No, you do not _need_ a realtime scanner if you know what you're
doing.
This is true - but requires:
1) A well-defined perimeter
You can only on-demand scan if given the opportunity, i.e. the content
has to stand still in inactive form and in a form that is scannable,
before it is "opened".
Any number of coding defects can drill through that, and these often
apply even if the affected subsystem (e.g. IE) is present but not
used. Removing such subsystems helps, but may bring its own problems.
Most email apps hide incoming attachments within mailboxes in a form
that cannot be assumed scannable, and then will create the file and
jump into it in one action when you "open" the attachment from the
link to it within the email message.
2) A clued user base
You can design your system to remove these problems, i.e. plug holes
(note that Windows Update needs IE), choose an email application that
doesn't hide attachments, and so on.
But you still have to be clued enough to always electively scan
incoming material before use, every time. For plural values of "you"
(i.e. families, house mates, cow-orkers, etc.) this can quickly become
a minefield of recriminations etc.
For this reason I do advocate on-access scanning in new Windows PCs
that can pull the overhead, but that doesn't do away with the need for
an on-demand scanner. The needs are:
1) Multiple scanning engines
F-Secure bundles two or three (what's the third one?) engines into a
single resident scanner, but if you want to use multiple scanners,
it's best not to have more than one (or even none) running resident.

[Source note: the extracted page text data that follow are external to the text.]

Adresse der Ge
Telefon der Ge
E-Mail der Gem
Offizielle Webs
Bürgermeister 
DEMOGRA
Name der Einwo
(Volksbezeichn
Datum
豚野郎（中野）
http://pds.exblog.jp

Non-resident scanners can be applied serially via Start /W as a way of
testing new suspicious stuff more exhaustively. This is perhaps an
esoteric need, pertinant to hi-risk systems (ADSL) or research.

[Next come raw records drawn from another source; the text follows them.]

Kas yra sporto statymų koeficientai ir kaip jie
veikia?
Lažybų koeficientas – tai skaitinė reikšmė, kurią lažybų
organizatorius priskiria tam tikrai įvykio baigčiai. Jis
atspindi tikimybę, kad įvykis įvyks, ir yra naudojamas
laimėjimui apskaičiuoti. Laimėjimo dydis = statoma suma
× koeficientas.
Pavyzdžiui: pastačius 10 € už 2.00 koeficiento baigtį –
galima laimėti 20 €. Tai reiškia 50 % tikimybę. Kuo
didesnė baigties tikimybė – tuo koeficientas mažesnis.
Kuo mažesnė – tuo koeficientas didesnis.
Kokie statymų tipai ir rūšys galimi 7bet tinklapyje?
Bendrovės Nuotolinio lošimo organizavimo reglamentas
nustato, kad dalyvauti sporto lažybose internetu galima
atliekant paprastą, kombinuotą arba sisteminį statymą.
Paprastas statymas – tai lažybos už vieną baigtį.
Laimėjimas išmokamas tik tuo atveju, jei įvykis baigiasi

2) Cleaning up active malware
So far, all discussion has been about catching malware before it runs,
based on the assumption that malware will never penetrate our
protective layers and go active.
Once active, a Windows-based av is a poor choice of cleaner, though
slightly less silly than on-line scanners. The potential exists for
active malware to out-maneuver informal scanning, with potentially
disasterous results; it's foolish to assume the malware coder will not
exploit such opportunities from goodness of heart.
So you need an av that runs completely independently, without running
any (potentially infected) code off the HD whatsoever. DOS-based
scanners can do that as long as they can read the file system, which
is where NTFS creates a crisis. What we now need are NTFS-native
scanners that can run from a PE-generated XP boot CDR, i.e.:
- do not need to be installed
- have their own methods of registry access
- do not need to write to the boot drive (which is a CDR)
- ideally, do not need writable HD workspace (RAM drive?)
- do not need to run any code off HD
- do not a pre-existing installed presence on the HD
- can read their sig data (and engine?) off a USB flash drive
That's the challenge we need av vendors to rise to - and ideally these
should work both with the "official" MS PE builder (which is
conspicuously NOT available to most of us) and 3rd-party PE builders.
---------- ----- ---- --- -- - - - -
A dog will give its life to save yours.
A cat will be annoyed by all the yelling and sirens.